Nigerian airline operators may be notorious for their ill-treatment of passengers; yet, there is a lot to condemn in the letter of complaint by the Chief Protocol Officer to the Emir of Kano, Isa Bayero, a Kano prince, to the Nigerian Civil Aviation Authority (NCAA), as not only reflecting poorly on the writer’s understanding of the sensitivity of his job, but also his duty of safeguarding the image of the revered monarch.
In the letter now widely circulated, the emir’s protocol chief accused the airline of “disrespect” over its refusal to delay a flight for the monarch. The airline, he said, had delayed their Banjul to Lagos flight by over one hour only to refuse to allow them to board their connecting flight to Kano because they arrived in Lagos 30 minutes before departure time. Saying he personally called Allen Onyema, chief executive officer of Air Peace, to inform him of the situation requesting the delay of the departing flight to Kano as a mark of respect to the “revered” Emir of Kano, he stated that “he (Onyema) flatly refused and avowed that he will not do that. I personally took this as an insult and a flagrant show of disrespect to his highness and the Kano people at large.”

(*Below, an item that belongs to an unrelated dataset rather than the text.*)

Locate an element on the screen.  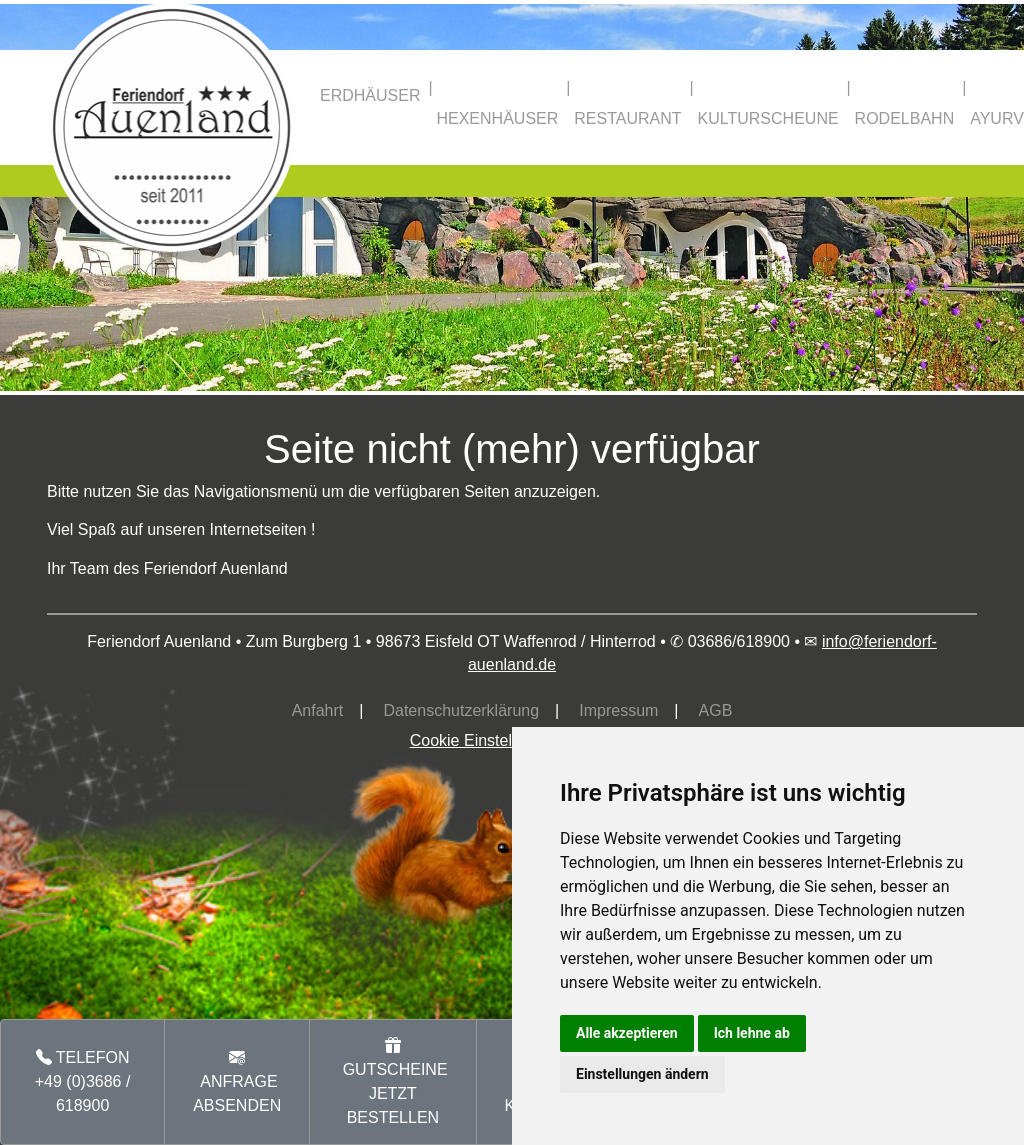 HEXENHÄUSER is located at coordinates (497, 118).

The airline would later give reasons it could not accede to the request: By the time his call came through, boarding had been concluded, doors shut and the plane was already taxiing on the runway, about to take off. At this time, it said, the Banjul flight had just landed at the international wing of the airport and hence would still have to observe the mandatory Immigration, Customs and other arrival protocols – meaning that passengers in the plane ready to depart would have had to wait on the plane for nothing less than an hour. It claimed this situation was duly communicated to the royal entourage. As a way out, it claimed to have offered to put the Emir and his nine-man entourage on the 7 am flight to Abuja and from there to Kano at the airline’s expense – which was rejected.
Rather than accept the airline’s explanation, Bayero, who later addressed journalists in an air of regal hauteur in Kano would double down: it is either Air Peace apologises to the monarch within 72 hours or it risks losing passengers in the state.

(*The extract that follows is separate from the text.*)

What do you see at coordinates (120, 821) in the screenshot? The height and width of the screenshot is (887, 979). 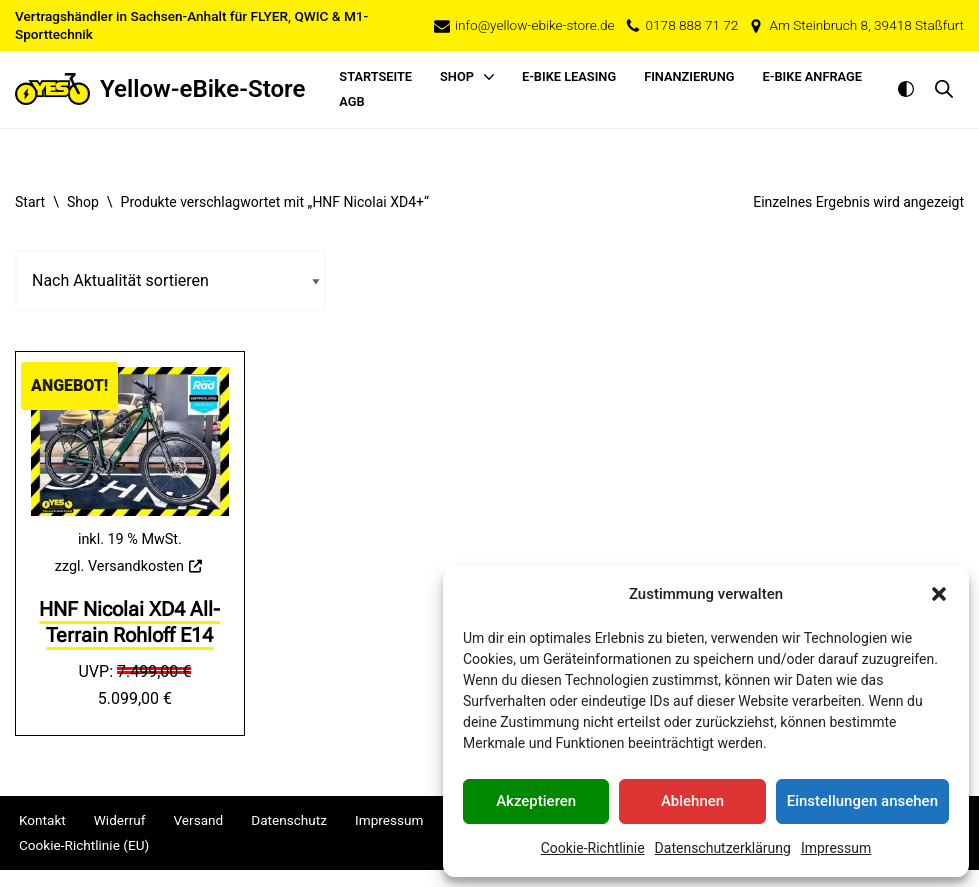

We see the entire kerfuffle as a royal disgrace and contempt for the regular citizen in a democratic society. It was an example of gratuitous cockiness.
To begin with, it is hard to see any of the steps taken by the airline as being tinged with malice, let alone disrespect to warrant the extraordinary calls taken by the emir’s aide. It was Bayero who disrespected Nigerians and should tender an apology on behalf of the throne. We are running a republic, not a monarchy.
Would it have mattered if there were valid operational reasons for the delay at the Banjul end of the trip? And to imagine the length that the royal aide went to request for intervention in purely technical/operational issues. He wanted to bend rules as though he was in a palace. Isn’t that the same culture of impunity that killed the former national carrier – Nigeria Airways?
Even if there were grounds to believe that the airline acted improperly, there are ample provisions in the NCAA regulations through which errant operators could be called to order without the resort to vulgar threats of blackmail. In any case, it does not help the case of the complainer that the airline is already adjudged guilty even before the NCAA has had the chance to look into the merit of the case. Bringing the good people of Kano into the picture is simply in bad taste.